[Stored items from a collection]
________________________________________

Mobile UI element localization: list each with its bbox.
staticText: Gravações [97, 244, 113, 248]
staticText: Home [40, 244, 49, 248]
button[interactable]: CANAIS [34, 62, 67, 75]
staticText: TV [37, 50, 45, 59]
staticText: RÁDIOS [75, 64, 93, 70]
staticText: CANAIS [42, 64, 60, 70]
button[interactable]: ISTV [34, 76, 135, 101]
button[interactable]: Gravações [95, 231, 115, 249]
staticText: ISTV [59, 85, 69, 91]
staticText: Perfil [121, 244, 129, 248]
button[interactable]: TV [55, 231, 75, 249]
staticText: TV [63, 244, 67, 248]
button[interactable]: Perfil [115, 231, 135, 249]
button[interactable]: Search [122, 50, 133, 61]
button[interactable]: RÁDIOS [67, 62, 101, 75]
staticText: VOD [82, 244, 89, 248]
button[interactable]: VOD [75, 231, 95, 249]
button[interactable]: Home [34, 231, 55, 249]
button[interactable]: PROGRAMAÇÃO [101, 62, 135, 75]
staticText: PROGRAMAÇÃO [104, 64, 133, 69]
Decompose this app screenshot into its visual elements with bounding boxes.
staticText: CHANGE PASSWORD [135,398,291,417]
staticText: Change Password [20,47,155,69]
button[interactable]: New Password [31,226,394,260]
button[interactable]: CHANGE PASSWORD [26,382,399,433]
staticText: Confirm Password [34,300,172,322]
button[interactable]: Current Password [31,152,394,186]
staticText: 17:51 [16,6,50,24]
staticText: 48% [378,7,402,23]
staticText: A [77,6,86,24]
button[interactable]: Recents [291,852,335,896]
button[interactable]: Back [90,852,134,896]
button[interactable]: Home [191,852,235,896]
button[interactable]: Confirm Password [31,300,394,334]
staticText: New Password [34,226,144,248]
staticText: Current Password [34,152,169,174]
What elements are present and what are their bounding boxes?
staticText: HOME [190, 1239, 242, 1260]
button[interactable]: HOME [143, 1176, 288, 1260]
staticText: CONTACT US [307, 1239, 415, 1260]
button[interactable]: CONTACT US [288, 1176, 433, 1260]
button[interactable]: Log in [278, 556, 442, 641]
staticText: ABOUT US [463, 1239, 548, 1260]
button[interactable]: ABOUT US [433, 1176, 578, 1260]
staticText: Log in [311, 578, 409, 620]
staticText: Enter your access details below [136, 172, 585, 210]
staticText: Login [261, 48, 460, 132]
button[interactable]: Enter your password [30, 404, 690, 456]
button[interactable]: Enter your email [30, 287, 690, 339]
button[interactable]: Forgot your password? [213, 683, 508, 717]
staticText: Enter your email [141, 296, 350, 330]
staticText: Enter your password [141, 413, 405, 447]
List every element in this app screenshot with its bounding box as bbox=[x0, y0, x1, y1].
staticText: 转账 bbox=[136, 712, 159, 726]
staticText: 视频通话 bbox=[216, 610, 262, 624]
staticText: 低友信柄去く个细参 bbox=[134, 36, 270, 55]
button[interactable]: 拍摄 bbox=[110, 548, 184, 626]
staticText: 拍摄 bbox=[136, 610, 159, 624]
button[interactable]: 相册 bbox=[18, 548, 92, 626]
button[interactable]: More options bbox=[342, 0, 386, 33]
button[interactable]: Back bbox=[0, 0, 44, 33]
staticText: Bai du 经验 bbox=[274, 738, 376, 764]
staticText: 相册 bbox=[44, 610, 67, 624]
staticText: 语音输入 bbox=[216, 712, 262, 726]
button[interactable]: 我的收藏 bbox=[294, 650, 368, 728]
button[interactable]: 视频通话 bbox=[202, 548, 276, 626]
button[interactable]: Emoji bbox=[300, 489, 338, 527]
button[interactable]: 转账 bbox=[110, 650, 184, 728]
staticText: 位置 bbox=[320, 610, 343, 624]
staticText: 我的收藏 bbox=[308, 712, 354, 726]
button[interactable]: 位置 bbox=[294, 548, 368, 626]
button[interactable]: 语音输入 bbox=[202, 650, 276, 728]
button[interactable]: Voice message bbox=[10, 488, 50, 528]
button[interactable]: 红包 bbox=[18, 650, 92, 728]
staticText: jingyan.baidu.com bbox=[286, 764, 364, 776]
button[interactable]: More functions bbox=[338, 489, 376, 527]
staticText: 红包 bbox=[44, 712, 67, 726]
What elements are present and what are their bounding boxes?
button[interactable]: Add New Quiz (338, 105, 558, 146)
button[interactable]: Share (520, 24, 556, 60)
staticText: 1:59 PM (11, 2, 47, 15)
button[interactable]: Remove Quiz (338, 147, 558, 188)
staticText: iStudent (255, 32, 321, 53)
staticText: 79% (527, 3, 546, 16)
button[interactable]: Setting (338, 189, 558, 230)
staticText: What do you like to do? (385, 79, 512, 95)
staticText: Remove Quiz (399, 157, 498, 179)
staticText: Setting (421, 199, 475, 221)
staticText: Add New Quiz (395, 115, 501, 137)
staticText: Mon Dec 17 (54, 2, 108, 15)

________________________________________

__What this task involves__
Reply with nothing except the number of lines in the records that include the word "ABOUT".

__Exercise response__
2